Recent years have seen an increase in international interventions in failed states and in conflict resolution for intra and inter state conflicts. While peacekeeping has a long history and has developed its own protocols, there has been a convergence between this activity and that of electoral assistance. Full scale country re-building actions led by the UN or similar regional inter-governmental organizations are receiving more attention. The cases of Namibia, Cambodia and Eritrea have been joined by Bosnia, East Timor and the Democratic Republic of Congo. On the African continent, peacekeeping and its more recent and more complex and controversial peace enforcement missions are present in countries in the Horn of Africa, the Great Lakes region and West Africa. Afghanistan and Iraq are drawing the attention and the resources of many Northern countries.
Educators are conducting innovative civic education programmes in many of these countries, making use of voluntary associations, expanding school enrollments, especially amongst girls, and adapting or reforming curricula, using many of the techniques and tactics described elsewhere in this topic area. The process of developing and implementing these programmes under adverse conditions may be as important in developing a commitment to democracy and the re-invigoration of a social fabric as the overt educational outcomes.
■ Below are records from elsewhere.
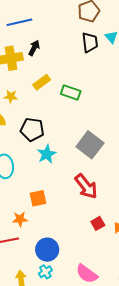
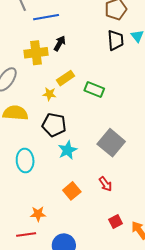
yellow star: (11, 96) -> (49, 94), moved
red arrow: (86, 186) -> (105, 184), size x0.6
orange square: (38, 198) -> (72, 191), moved, turned -30

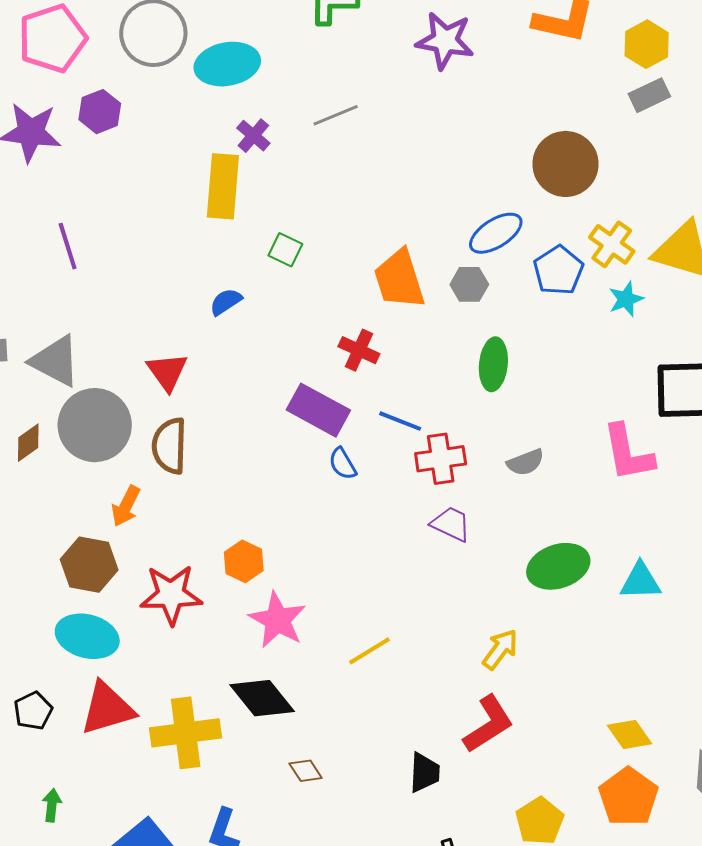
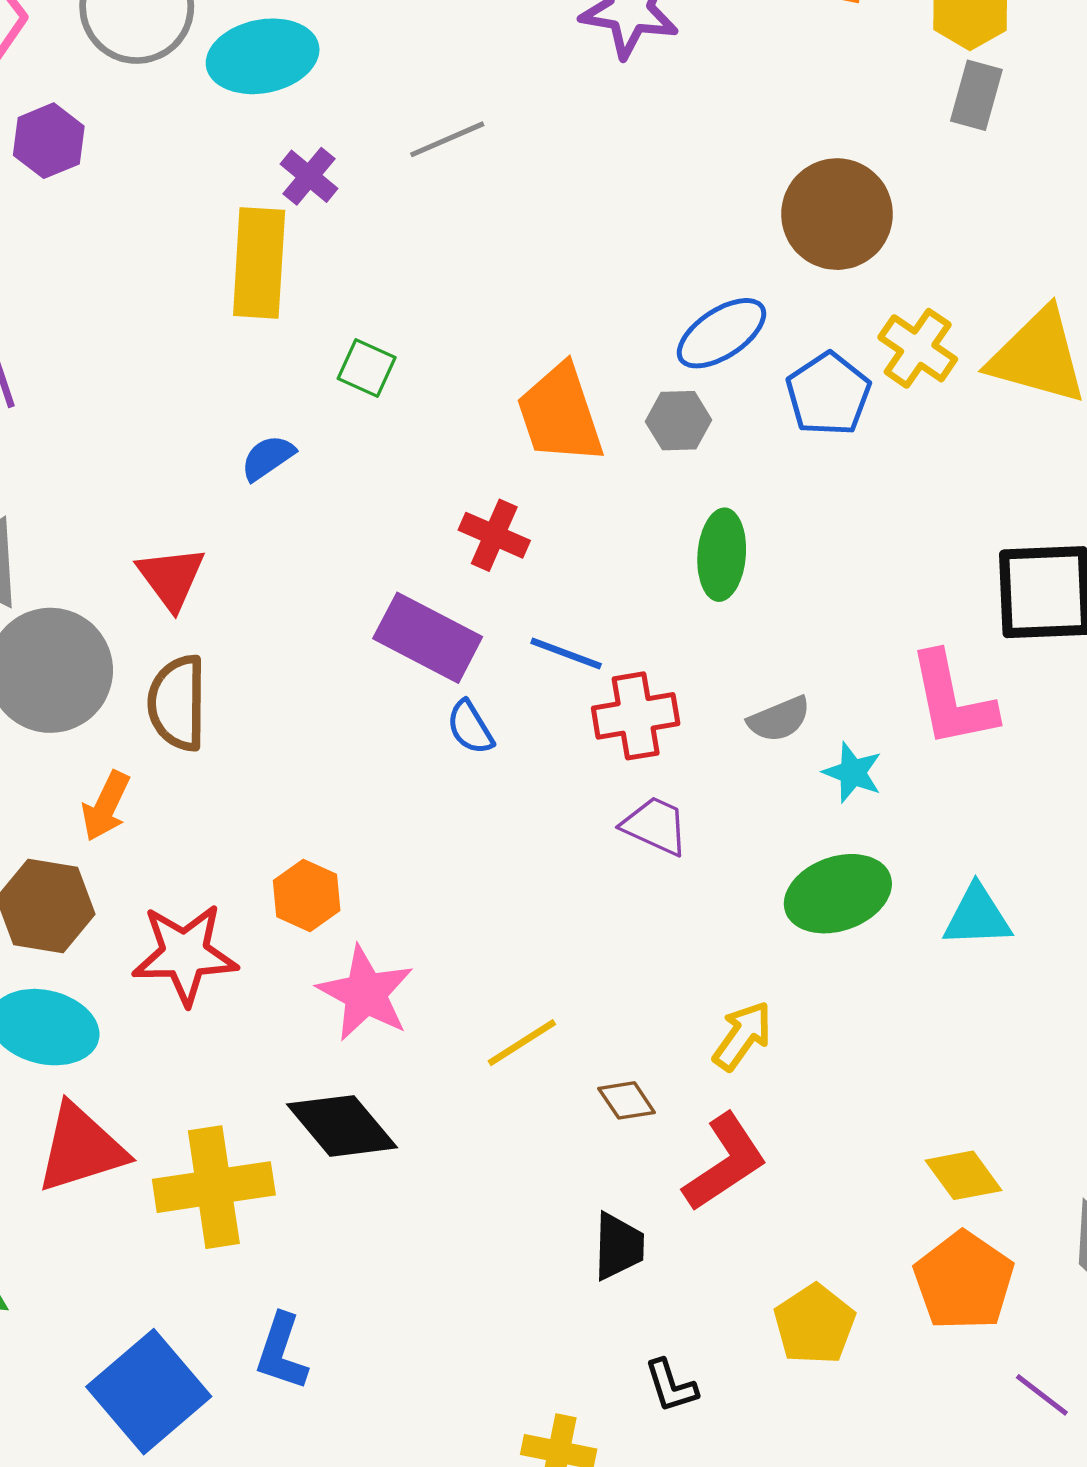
gray rectangle: (649, 95) -> (976, 95), turned -48
cyan star: (626, 299) -> (853, 773), moved, turned -30
brown diamond: (306, 771) -> (627, 1100), moved

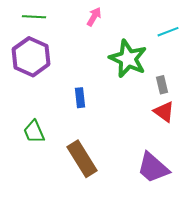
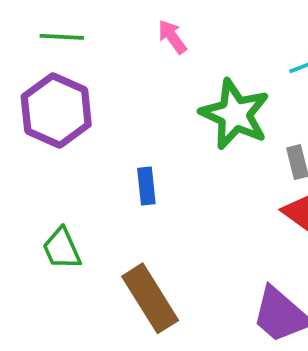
pink arrow: (94, 17) -> (172, 37), turned -66

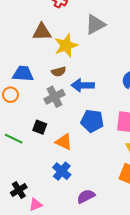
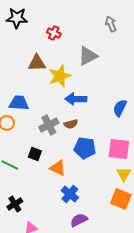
brown semicircle: (59, 72) -> (71, 124), moved
blue arrow: (83, 85) -> (76, 99), moved
blue cross: (62, 171) -> (70, 194), moved
black cross: (19, 190) -> (15, 204), moved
A more dangerous activity is undertaken when voter education is conducted in insecure or unstable countries in the run up to elections intended to act as conflict resolving mechanisms. While it is understandable that elections get planned under these circumstances, where there is presently either no legitimate national government or contested legitimacy, it is essential that such elections do actually poll the informed wishes of a broad electorate, otherwise they fail even in their limited aims. This means voter education or at the very least universally provided voter information.
In some of the countries where international troops and police are deployed, they have taken on either an educational mandate themselves or the mandate of protecting civic and voter educators. It is perhaps too early to evaluate this activity and to determine whether it has strengthened domestic commitments to democracy or has had the effect of creating a perception that democracy is a foreign or imposed concept. Where it is the only way to ensure the safety of educators and participants in educational events, there may be some particular principles to be born in mind. These are:
- nonpartisanship
- civilian and local ownership and mandate
- empowerment of voters
- non-discrimination
There are some particularly technical concerns in the delivery of elections under conditions where authority may be dispersed in a country between international administrators and security forces, previously existing state organs and emerging transitional structures. These will have an impact on educators and on educational provision, although they will often have no say in the manner in which these relationships are developed.
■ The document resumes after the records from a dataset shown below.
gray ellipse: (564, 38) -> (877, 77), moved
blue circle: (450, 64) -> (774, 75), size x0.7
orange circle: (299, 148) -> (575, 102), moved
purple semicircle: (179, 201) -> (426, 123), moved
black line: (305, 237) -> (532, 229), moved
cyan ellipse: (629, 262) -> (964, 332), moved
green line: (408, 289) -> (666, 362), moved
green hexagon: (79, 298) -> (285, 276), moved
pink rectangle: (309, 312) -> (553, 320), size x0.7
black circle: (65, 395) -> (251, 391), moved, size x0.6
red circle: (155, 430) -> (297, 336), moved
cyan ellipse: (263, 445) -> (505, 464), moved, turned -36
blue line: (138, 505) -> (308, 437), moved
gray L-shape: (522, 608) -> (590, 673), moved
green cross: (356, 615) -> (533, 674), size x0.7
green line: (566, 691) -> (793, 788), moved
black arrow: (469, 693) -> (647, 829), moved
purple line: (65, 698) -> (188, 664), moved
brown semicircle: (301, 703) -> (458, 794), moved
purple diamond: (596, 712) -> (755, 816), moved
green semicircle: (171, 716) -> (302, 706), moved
The experience in the Democratic Republic of Congo suggests that educators can insist upon empowering and thence developing the capability of the election management bodies which are created. This places the locus of authority where it will subsequently fall, and increases domestic ownership. This has some immediate consequences – efficiency of delivery may fall – but in the long run it contributes to the state-building and democracy-creation agenda which is presumably why international agencies have entered the country in the first place.
Lessons in the delivery of education and information programmes in these often unstable or contentious circumstances are still being learned. Some have chosen the centralized media route, others have used cascade strategies to ensure that local education programmes are delivered by local people who have less problems with access and security.